Before pressing ahead with an expansion of primary academies, the MPs say, research into their value should be commissioned as a "matter of urgency".

"There is at present no convincing evidence of the impact of academy status on attainment in primary schools," says the report.

image copyrightPA
image captionOfsted boss Sir Michael Wilshaw has gained powers to inspect academy chains

"The Department for Education needs to be far more open about the implementation of the academies programme: it has much to gain from transparency," the MPs conclude.

On the quality of free schools, the report says it is "too early to draw conclusions". But it calls for more clarity over funding and better co-ordination with local authorities.

The education secretary said academies and free schools have helped by "promoting new ideas and approaches, and helping to drive up standards in other local schools as a result".

"They have also created greater choice and are more accountable to parents and communities who have a much greater opportunity to hold them to account than has been the case with schools in the past.

"The interests of parents, pupils and communities are at the heart of the programme," said Mrs Morgan.

Tristram Hunt, shadow education secretary, described the report as a "damning verdict".

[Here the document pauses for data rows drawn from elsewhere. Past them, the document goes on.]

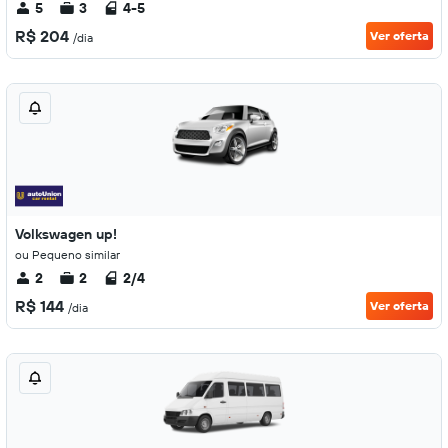
5
3
4-5
R$ 204
Ver oferta
/dia
Volkswagen up!
ou Pequeno similar
2
2
2/4
R$ 144
Ver oferta
/dia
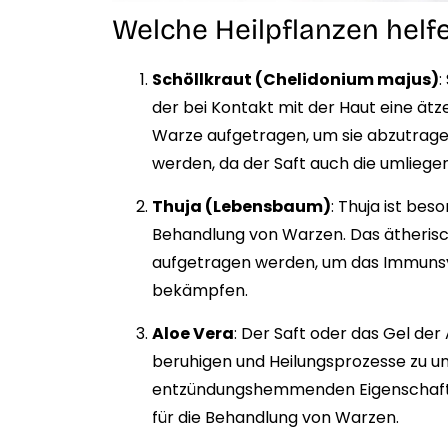
Welche Heilpflanzen hel
Schöllkraut (Chelidonium majus)
:
der bei Kontakt mit der Haut eine ätze
Warze aufgetragen, um sie abzutragen
werden, da der Saft auch die umliege
Thuja (Lebensbaum)
: Thuja ist bes
Behandlung von Warzen. Das ätherisc
aufgetragen werden, um das Immunsys
bekämpfen.
Aloe Vera
: Der Saft oder das Gel der
beruhigen und Heilungsprozesse zu unt
entzündungshemmenden Eigenschafte
für die Behandlung von Warzen.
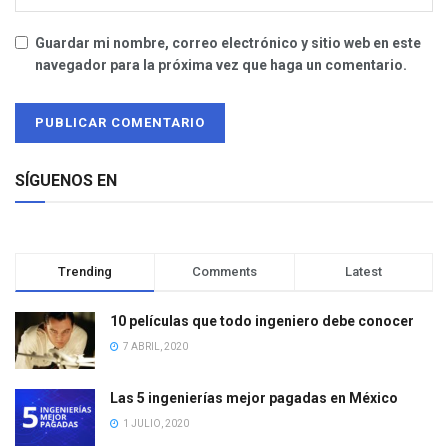
Guardar mi nombre, correo electrónico y sitio web en este
navegador para la próxima vez que haga un comentario.
SÍGUENOS EN
Trending
Comments
Latest
10 películas que todo ingeniero debe conocer
7 ABRIL, 2020
Las 5 ingenierías mejor pagadas en México
1 JULIO, 2020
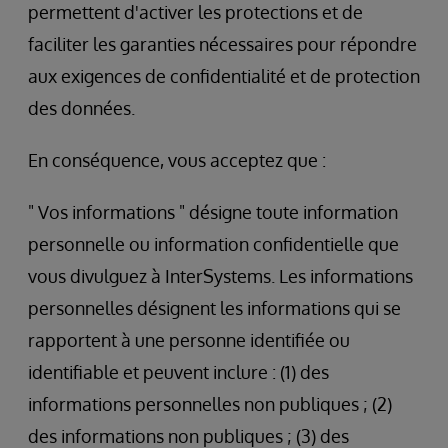
permettent d'activer les protections et de
faciliter les garanties nécessaires pour répondre
aux exigences de confidentialité et de protection
des données.
En conséquence, vous acceptez que :
" Vos informations " désigne toute information
personnelle ou information confidentielle que
vous divulguez à InterSystems. Les informations
personnelles désignent les informations qui se
rapportent à une personne identifiée ou
identifiable et peuvent inclure : (1) des
informations personnelles non publiques ; (2)
des informations non publiques ; (3) des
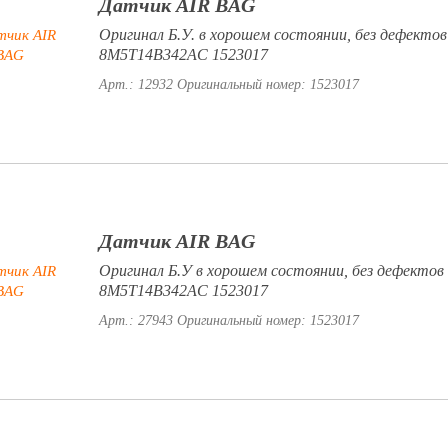
Датчик AIR BAG
Оригинал Б.У. в хорошем состоянии, без дефектов
8M5T14B342AC 1523017
Арт.: 12932
Оригинальный номер: 1523017
Датчик AIR BAG
Оригинал Б.У в хорошем состоянии, без дефектов
8M5T14B342AC 1523017
Арт.: 27943
Оригинальный номер: 1523017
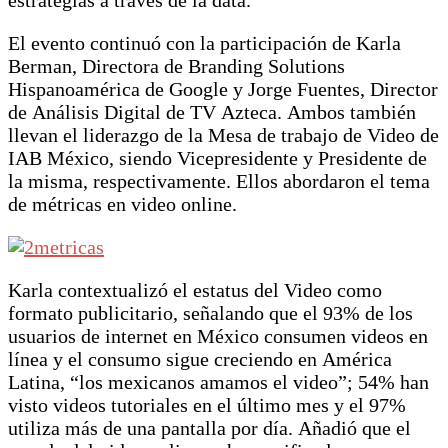
estrategias a través de la data.
El evento continuó con la participación de Karla
Berman, Directora de Branding Solutions
Hispanoamérica de Google y Jorge Fuentes, Director
de Análisis Digital de TV Azteca. Ambos también
llevan el liderazgo de la Mesa de trabajo de Video de
IAB México, siendo Vicepresidente y Presidente de
la misma, respectivamente. Ellos abordaron el tema
de métricas en video online.
Karla contextualizó el estatus del Video como
formato publicitario, señalando que el 93% de los
usuarios de internet en México consumen videos en
línea y el consumo sigue creciendo en América
Latina, “los mexicanos amamos el video”; 54% han
visto videos tutoriales en el último mes y el 97%
utiliza más de una pantalla por día. Añadió que el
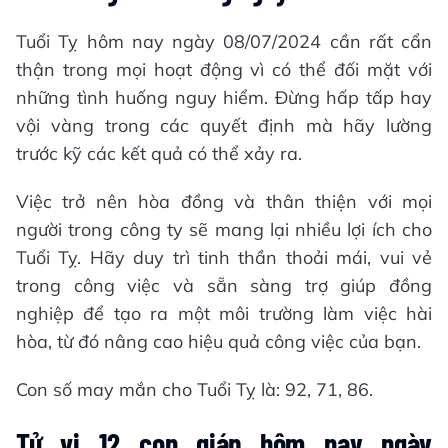
Tuổi Tỵ hôm nay ngày 08/07/2024 cần rất cẩn
thận trong mọi hoạt động vì có thể đối mặt với
những tình huống nguy hiểm. Đừng hấp tấp hay
vội vàng trong các quyết định mà hãy lường
trước kỹ các kết quả có thể xảy ra.
Việc trở nên hòa đồng và thân thiện với mọi
người trong công ty sẽ mang lại nhiều lợi ích cho
Tuổi Tỵ. Hãy duy trì tinh thần thoải mái, vui vẻ
trong công việc và sẵn sàng trợ giúp đồng
nghiệp để tạo ra một môi trường làm việc hài
hòa, từ đó nâng cao hiệu quả công việc của bạn.
Con số may mắn cho Tuổi Tỵ là: 92, 71, 86.
Tử vi 12 con giáp hôm nay ngày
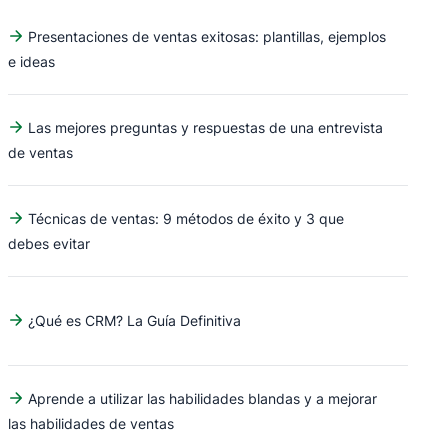
Presentaciones de ventas exitosas: plantillas, ejemplos
e ideas
Las mejores preguntas y respuestas de una entrevista
de ventas
Técnicas de ventas: 9 métodos de éxito y 3 que
debes evitar
¿Qué es CRM? La Guía Definitiva
Aprende a utilizar las habilidades blandas y a mejorar
las habilidades de ventas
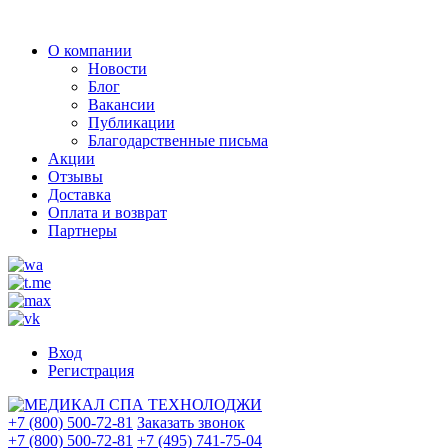
О компании
Новости
Блог
Вакансии
Публикации
Благодарственные письма
Акции
Отзывы
Доставка
Оплата и возврат
Партнеры
Вход
Регистрация
+7 (800) 500-72-81
Заказать звонок
+7 (800) 500-72-81
+7 (495) 741-75-04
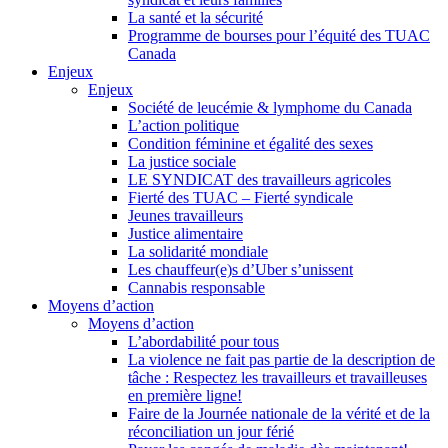
La santé et la sécurité
Programme de bourses pour l’équité des TUAC
Canada
Enjeux
Enjeux
Société de leucémie & lymphome du Canada
L’action politique
Condition féminine et égalité des sexes
La justice sociale
LE SYNDICAT des travailleurs agricoles
Fierté des TUAC – Fierté syndicale
Jeunes travailleurs
Justice alimentaire
La solidarité mondiale
Les chauffeur(e)s d’Uber s’unissent
Cannabis responsable
Moyens d’action
Moyens d’action
L’abordabilité pour tous
La violence ne fait pas partie de la description de
tâche : Respectez les travailleurs et travailleuses
en première ligne!
Faire de la Journée nationale de la vérité et de la
réconciliation un jour férié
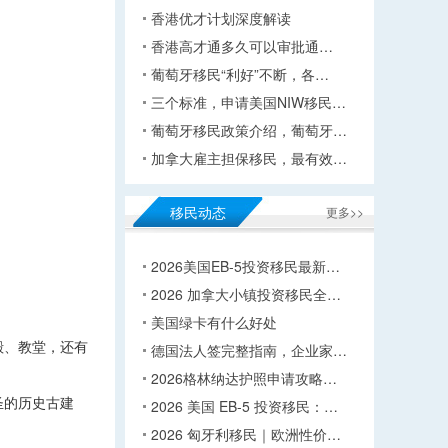
香港优才计划深度解读
香港高才通多久可以审批通…
葡萄牙移民“利好”不断，各…
三个标准，申请美国NIW移民…
葡萄牙移民政策介绍，葡萄牙…
加拿大雇主担保移民，最有效…
移民动态
更多>>
2026美国EB-5投资移民最新…
2026 加拿大小镇投资移民全…
美国绿卡有什么好处
殿、教堂，还有
德国法人签完整指南，企业家…
2026格林纳达护照申请攻略…
圣的历史古建
2026 美国 EB-5 投资移民：…
2026 匈牙利移民｜欧洲性价…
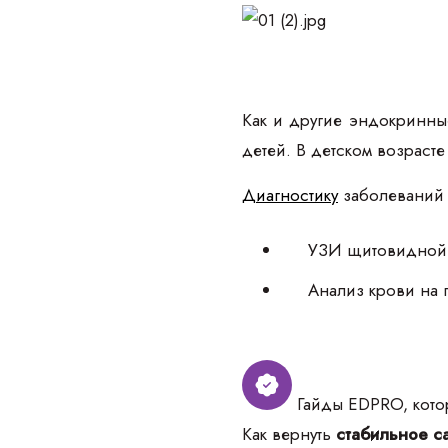
Как и другие эндокринные
детей. В детском возрасте
Диагностику
заболеваний 
УЗИ щитовидной
Анализ крови на г
Гайды EDPRO, котор
Как вернуть
стабильное са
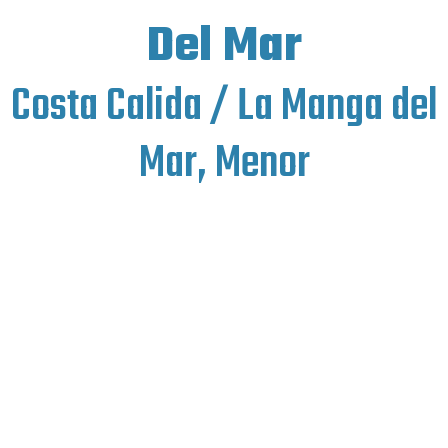
Del Mar
Costa Calida / La Manga del
Mar, Menor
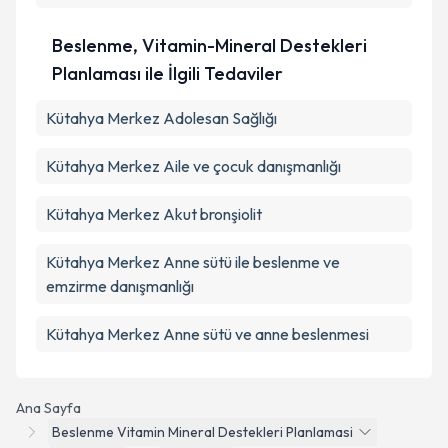
Beslenme, Vitamin-Mineral Destekleri
Planlaması ile İlgili Tedaviler
Kütahya Merkez Adolesan Sağlığı
Kütahya Merkez Aile ve çocuk danışmanlığı
Kütahya Merkez Akut bronşiolit
Kütahya Merkez Anne sütü ile beslenme ve
emzirme danışmanlığı
Kütahya Merkez Anne sütü ve anne beslenmesi
Ana Sayfa
Beslenme Vitamin Mineral Destekleri Planlamasi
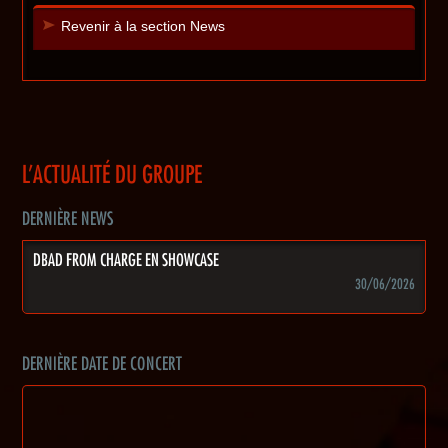
Revenir à la section News
L'ACTUALITÉ DU GROUPE
DERNIÈRE NEWS
DBAD FROM CHARGE EN SHOWCASE
30/06/2026
DERNIÈRE DATE DE CONCERT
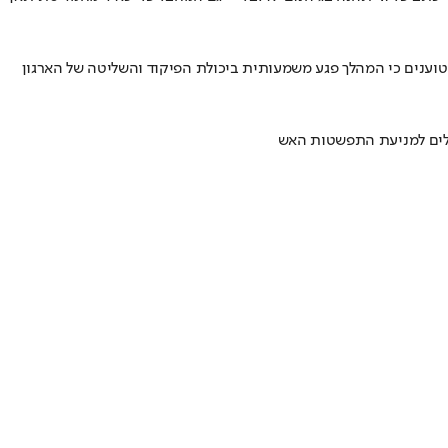
וענים כי המהלך פגע משמעותית ביכולת הפיקוד והשליטה של הארגון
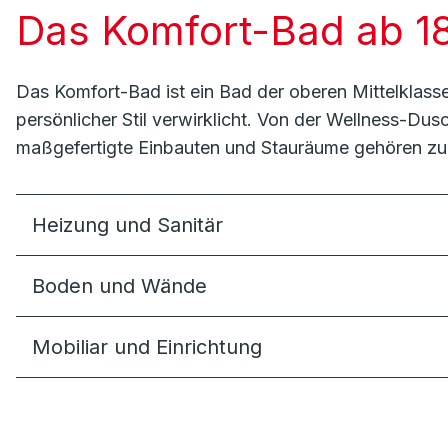
Das Komfort-Bad ab 1
Das Komfort-Bad ist ein Bad der oberen Mittelklasse
persönlicher Stil verwirklicht. Von der Wellness-Dus
maßgefertigte Einbauten und Stauräume gehören zum
Heizung und Sanitär
Boden und Wände
Mobiliar und Einrichtung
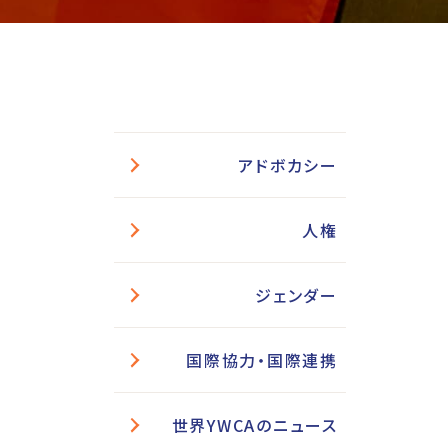
アドボカシー
人権
ジェンダー
国際協力・国際連携
世界YWCAのニュース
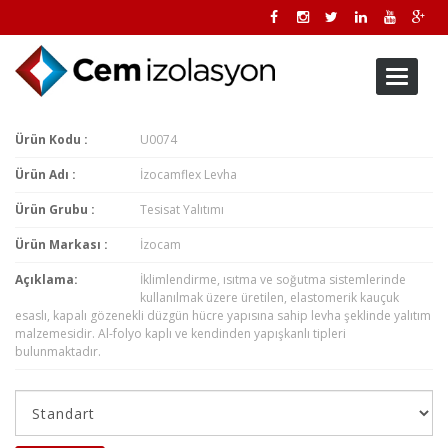
Toggle
navigati
Ürün Kodu :
U0074
Ürün Adı :
İzocamflex Levha
Ürün Grubu :
Tesisat Yalıtımı
Ürün Markası :
İzocam
Açıklama:
İklimlendirme, ısıtma ve soğutma sistemlerinde
kullanılmak üzere üretilen, elastomerik kauçuk
esaslı, kapalı gözenekli düzgün hücre yapısına sahip levha şeklinde yalıtım
malzemesidir. Al-folyo kaplı ve kendinden yapışkanlı tipleri
bulunmaktadır.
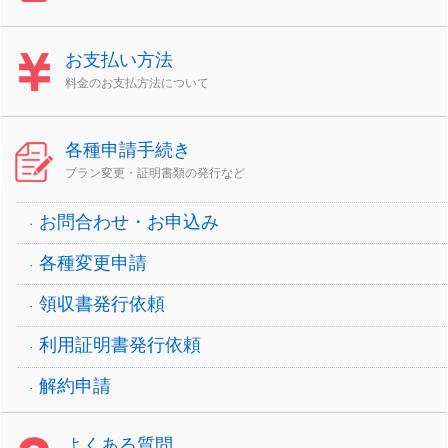
お支払い方法
料金のお支払方法について
各種申請手続き
プラン変更・証明書類の発行など
お問合わせ・お申込み
各種変更申請
領収書発行依頼
利用証明書発行依頼
解約申請
よくある質問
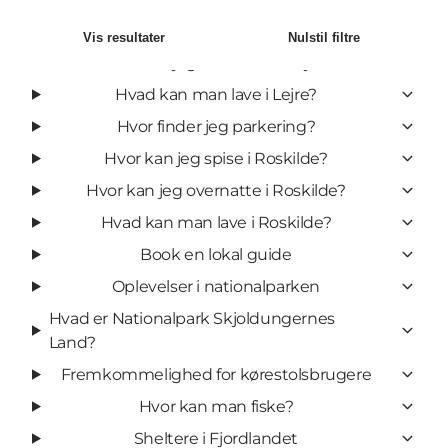
Hvor kan jeg spise i Lejre?
Vis resultater
Nulstil filtre
Hvor kan jeg overnatte i Lejre?
Hvad kan man lave i Lejre?
Hvor finder jeg parkering?
Hvor kan jeg spise i Roskilde?
Hvor kan jeg overnatte i Roskilde?
Hvad kan man lave i Roskilde?
Book en lokal guide
Oplevelser i nationalparken
Hvad er Nationalpark Skjoldungernes
Land?
Fremkommelighed for kørestolsbrugere
Hvor kan man fiske?
Sheltere i Fjordlandet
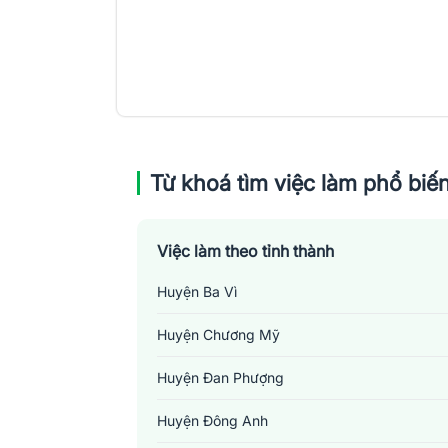
Từ khoá tìm việc làm phổ biế
Việc làm theo tỉnh thành
Huyện Ba Vì
Huyện Chương Mỹ
Huyện Đan Phượng
Huyện Đông Anh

"The report finds that under David Cameron there is no convincing evidence that schools policy has delivered improvements."

image copyrightEPA
image captionNicky Morgan says academies have helped to increase school choice

Becky Francis, professor of education at King's College London, said the report illustrates that "the evidence on whether or not academies have had more success in raising attainment than other equivalent schools is mixed, and hard to pin down".

This is in part because there are many different types of school under the "academy" label and progress is from very different starting points.

Kevin Courtney, deputy general secretary of the National Union of Teachers, said this was "an utterly damning report".

"Those parents whose schools have been forcibly converted to academies, often against their wishes and those of the staff, will rightly question just whose interests the government has been pursuing in the last five years."

Mary Bousted, leader of the ATL teachers' union, said the report showed: "Academy status is no magic potion to transform schools."